SAN ANTONIO – The city’s sole water utility re-emphasized Wednesday its opposition to implementing permanent water restrictions.
The proposal, made by District 8 Councilman Ron Nirenberg, who is also a candidate for mayor, would limit watering to once a week year-round.
At the urging of the city council’s Transportation, Technology and Utilities Committee, SAWS sought a third-party analysis of the projected effect of the proposal, which was explained before the committee Wednesday.
Freese and Nichols, Inc., presented its results which found SAWS would save a projected 1.25 percent of its water supply, amounting to roughly 3,275 acre feet of water annually, under permanent once-weekly watering restrictions.
Robert Puente, SAWS president and CEO, says, in reality, water would not be saved because it would remain in the aquifer for other pumpers to consume.
Puente also explained why SAWS would impose a rate increase for customers between 1 and 4 percent if permanent restrictions were implemented.
“Because we rely, often times, on peak usage of water during the summertime,” he said. “We have plenty of water to sell, our customers buy it, our revenues go up.

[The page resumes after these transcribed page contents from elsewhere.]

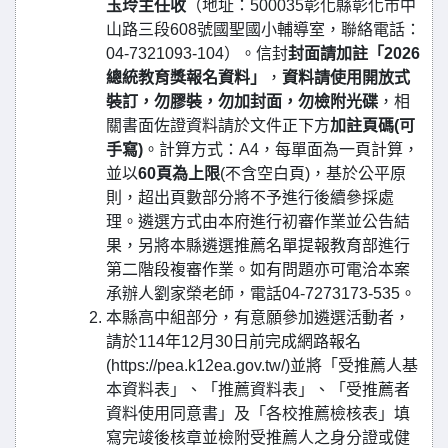
玉玲主任收
（地址：500035彰化縣彰化市中
山路三段608號國聖國小輔導室，聯絡電話：
04-7321093-104）。信封
封面請加註「2026
總統教育獎報名資料」
，
資料請使用開放式
裝訂，勿膠裝，勿加封面，勿檢附光碟
，相
關書面佐證資料請於文件正下方
加註頁碼(可
手寫)
。計算方式：A4，每單面為一頁計算，
並以
60頁為上限
(不含空白頁)，基於公平原
則，超出頁數部分將不予進行後續參採處
理。遴選方式由本府進行初審作業並公告結
果，另將本縣遴選推薦名單提報教育部進行
第二階段複審作業。如有問題亦可電洽本案
承辦人劉家榮老師，電話04-7273173-535。
本縣高中組部分，有意願參加遴選活動者，
請於114年12月30日前完成網路報名
(https://pea.k12ea.gov.tw/)並將「受推薦人基
本資料表」、「推薦資料表」、「受推薦者
資料使用同意書」及「各校推薦檢核表」填
寫完竣後核章並檢附受推薦人之身分證或健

And so if you have once-a-week watering, we would not being able to see that water. We would have less revenue and therefore we'd have to go back out to the public for a rate increase.”
The Alamo Group of the Sierra Club, an organization of conservation proponents, agreed in part Thursday that permanent restrictions are not the solution to conservation.
The group issued a statement saying, “Year-round watering restrictions are not a very effective conservation measure, but they do have the value of making people more aware that water should never be wasted.”
The Sierra Club provided statement below:
“Last December, when Mr. Puente discussed this issue with City Council, Councilmember Nirenberg pointed out – correctly, we believe – that SAWS should be providing water service – not selling water. The problem is that SAWS has acquired too much extremely expensive water, in part to be able to assure residents with water-guzzling lawns that they don’t have to cut back water usage when the EAA declares Stages 3 and 4 drought restrictions.”
The Sierra Club plans to unveil its own water-conservation plan Thursday morning.
City Council will now decide whether to move forward with a vote on permanent water restrictions.